* _Entries supplied_:
########
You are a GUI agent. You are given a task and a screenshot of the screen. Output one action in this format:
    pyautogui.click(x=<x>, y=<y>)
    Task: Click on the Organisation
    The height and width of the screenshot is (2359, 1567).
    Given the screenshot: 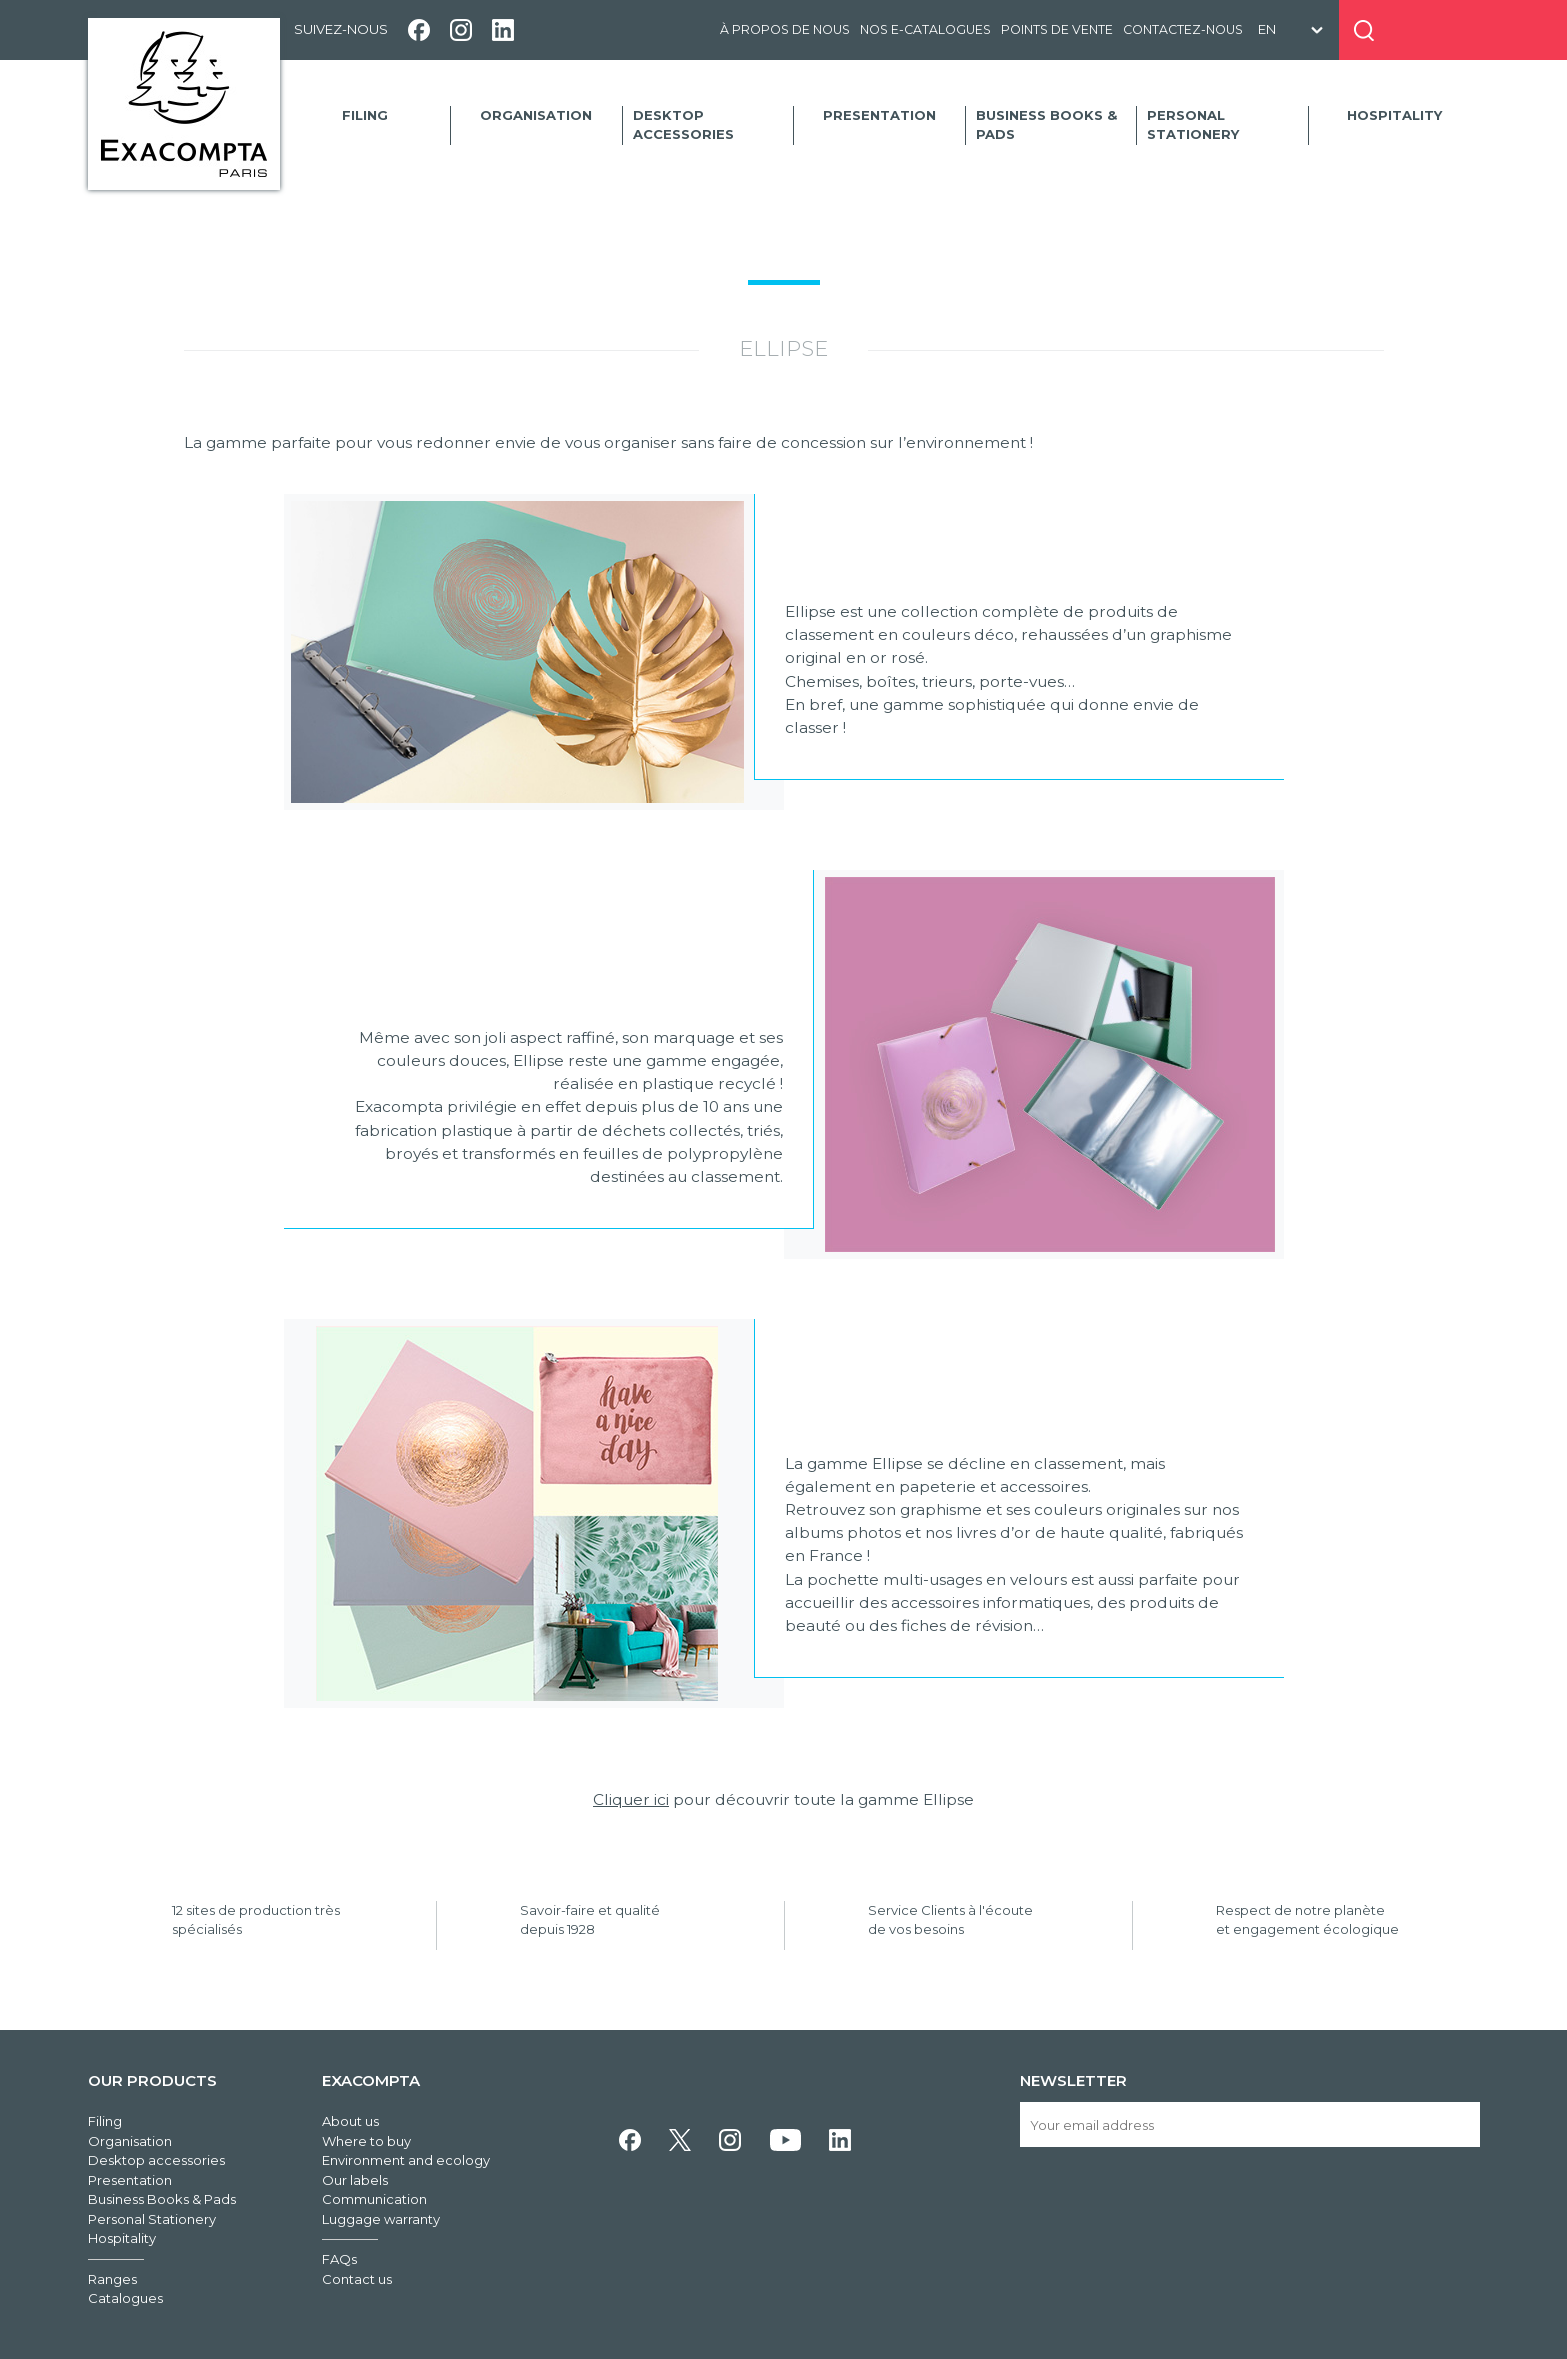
########
* _Activity_:
Without the pictures, give every line above again exactly.

* _Written solution_:
You are a GUI agent. You are given a task and a screenshot of the screen. Output one action in this format:
    pyautogui.click(x=<x>, y=<y>)
    Task: Click on the Organisation
    The height and width of the screenshot is (2359, 1567).
    Given the screenshot: 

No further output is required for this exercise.